Data records:
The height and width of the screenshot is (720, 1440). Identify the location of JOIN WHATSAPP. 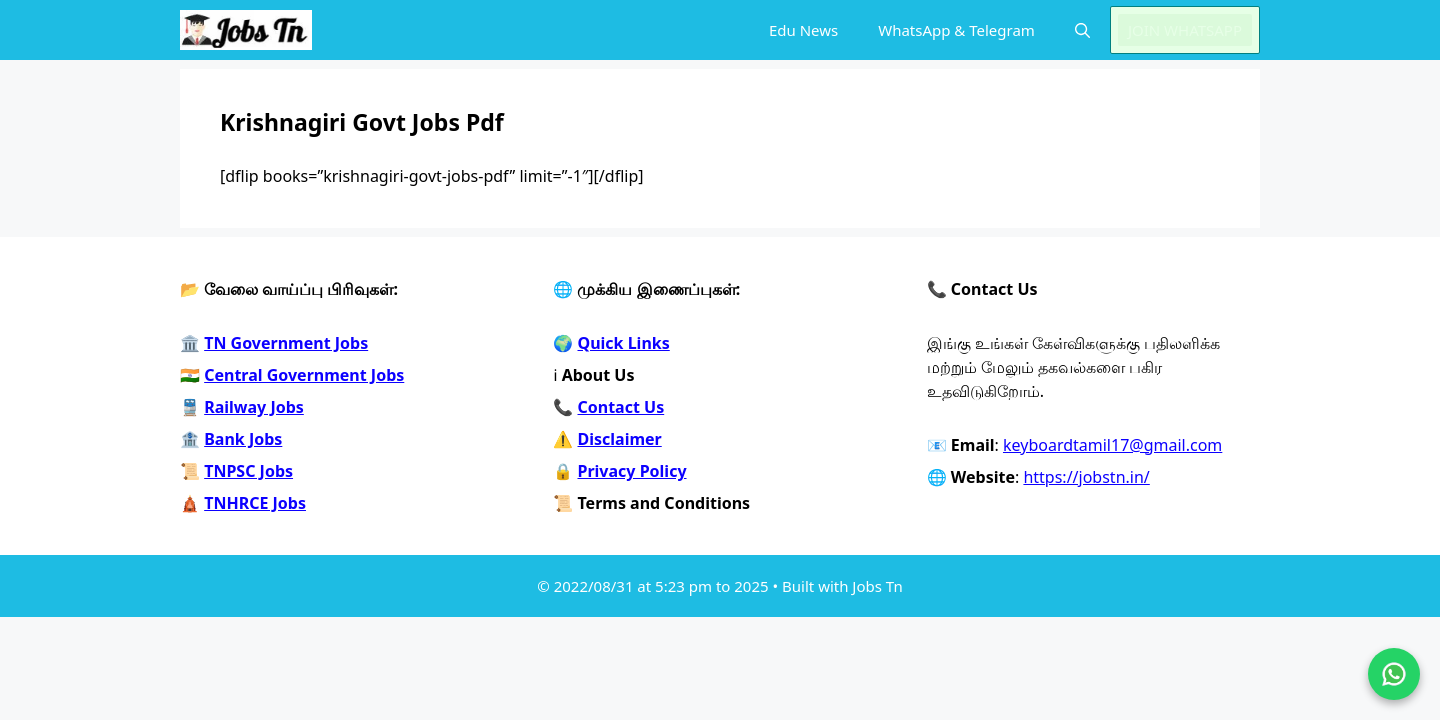
(1185, 30).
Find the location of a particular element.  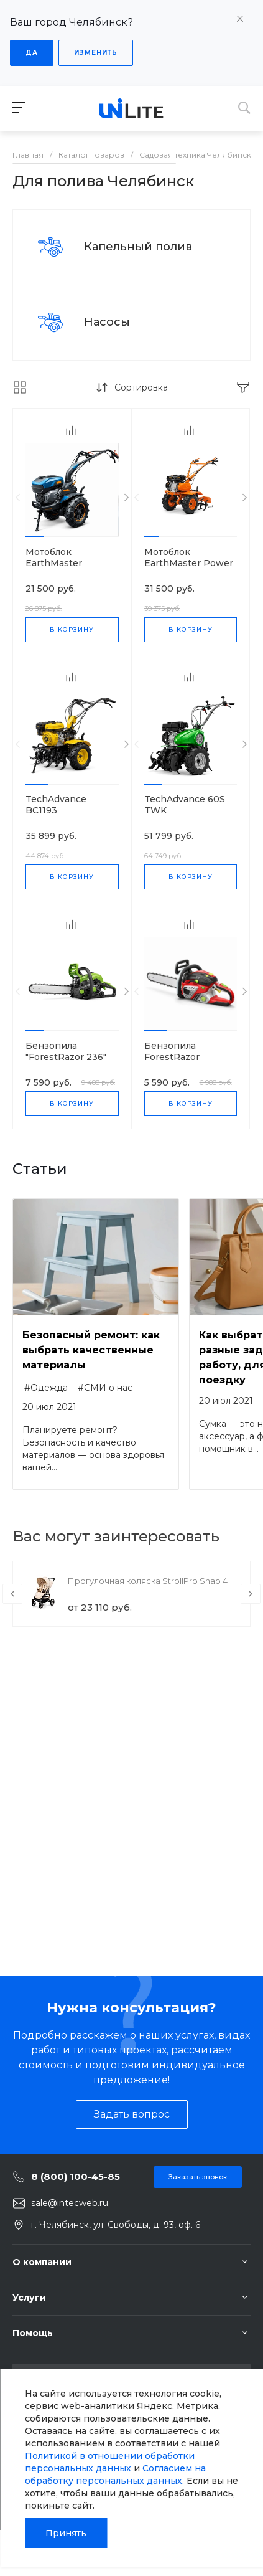

Помощь is located at coordinates (32, 2333).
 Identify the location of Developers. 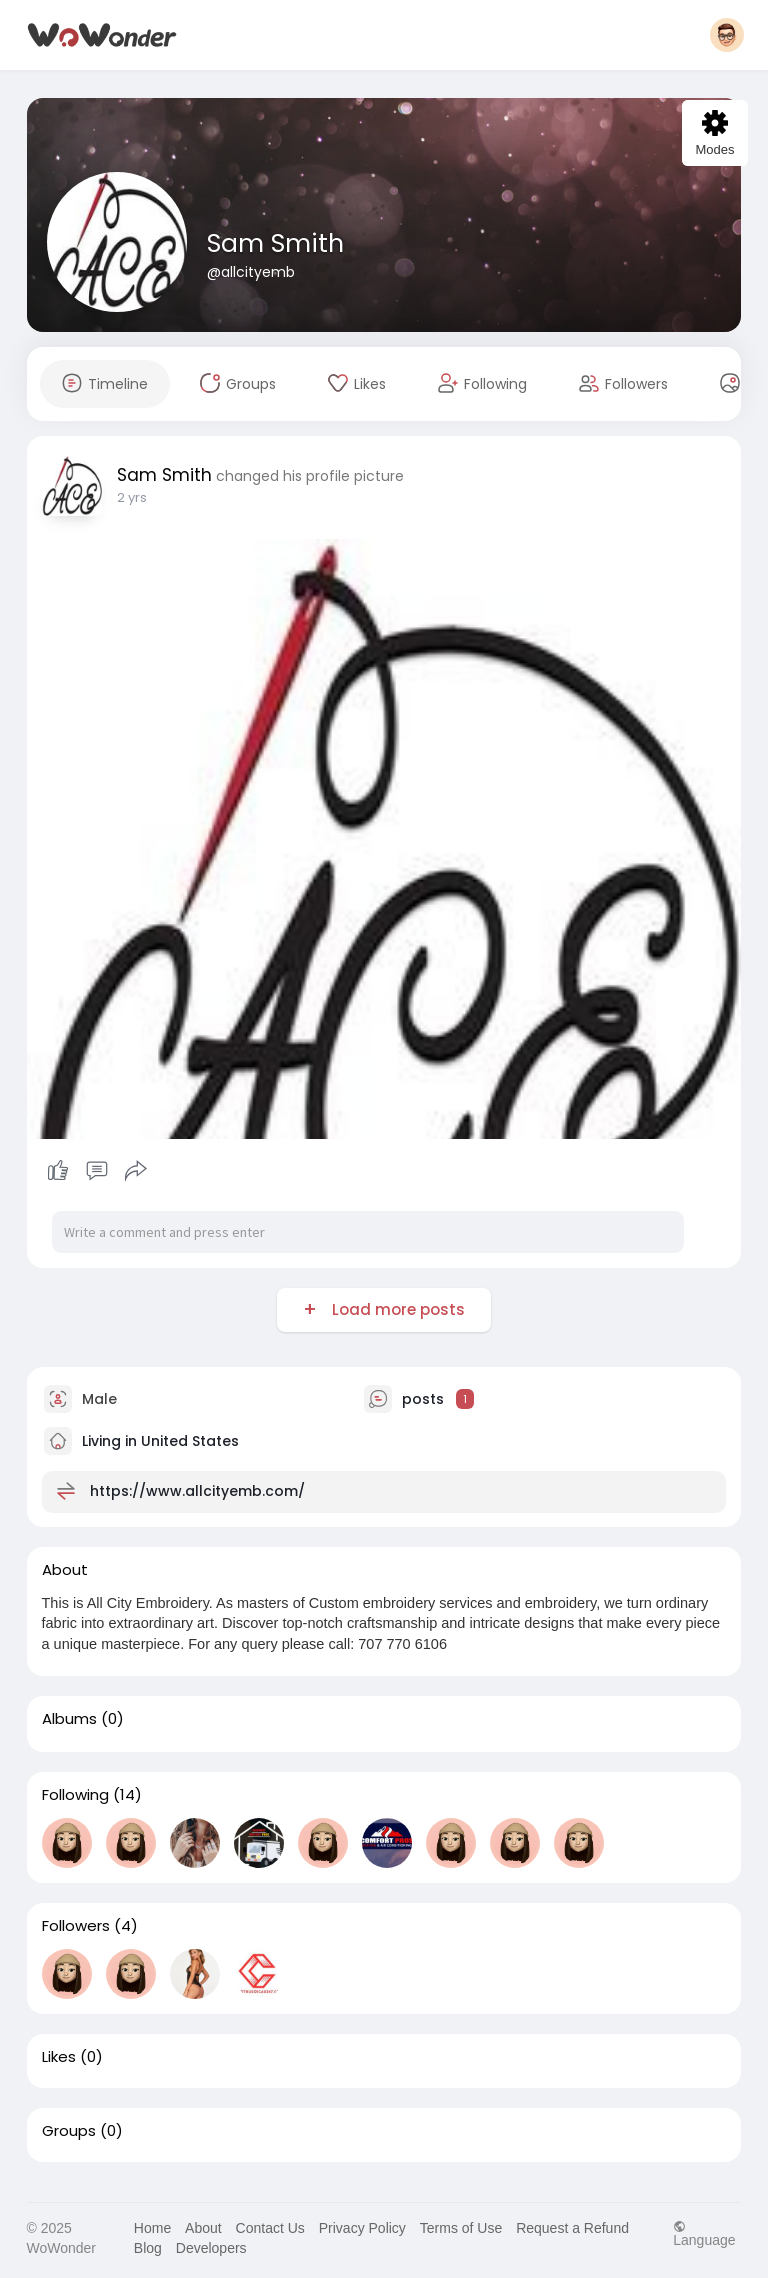
(211, 2248).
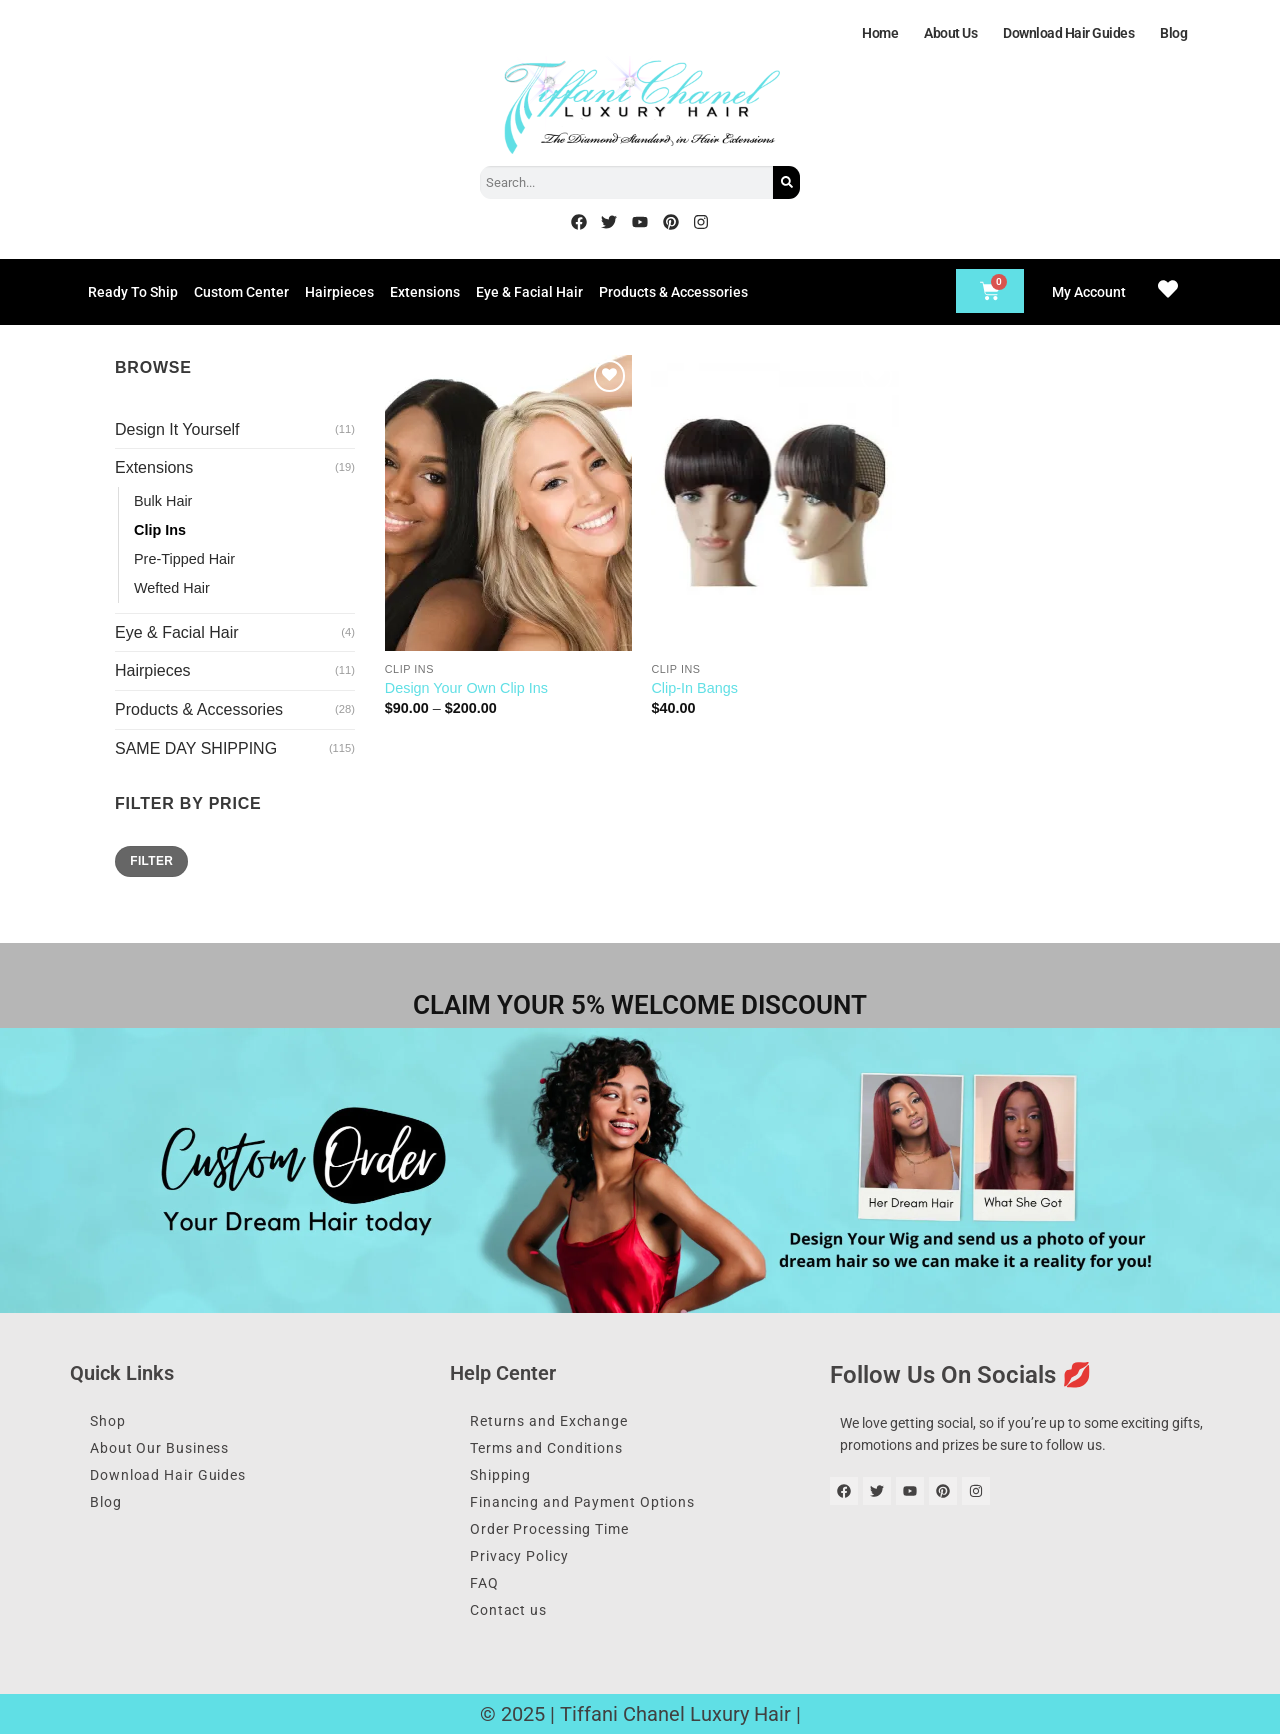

• ASSIGNMENT
Transcribe all the lines above exactly; any image among them is skipped.

• SOLUTION FOR THIS PROBLEM
The height and width of the screenshot is (720, 1440). Identify the location of JOIN WHATSAPP. 
(1185, 30).
Find the location of a particular element.  

Помощь is located at coordinates (32, 2333).
 Identify the location of Developers. 
(211, 2248).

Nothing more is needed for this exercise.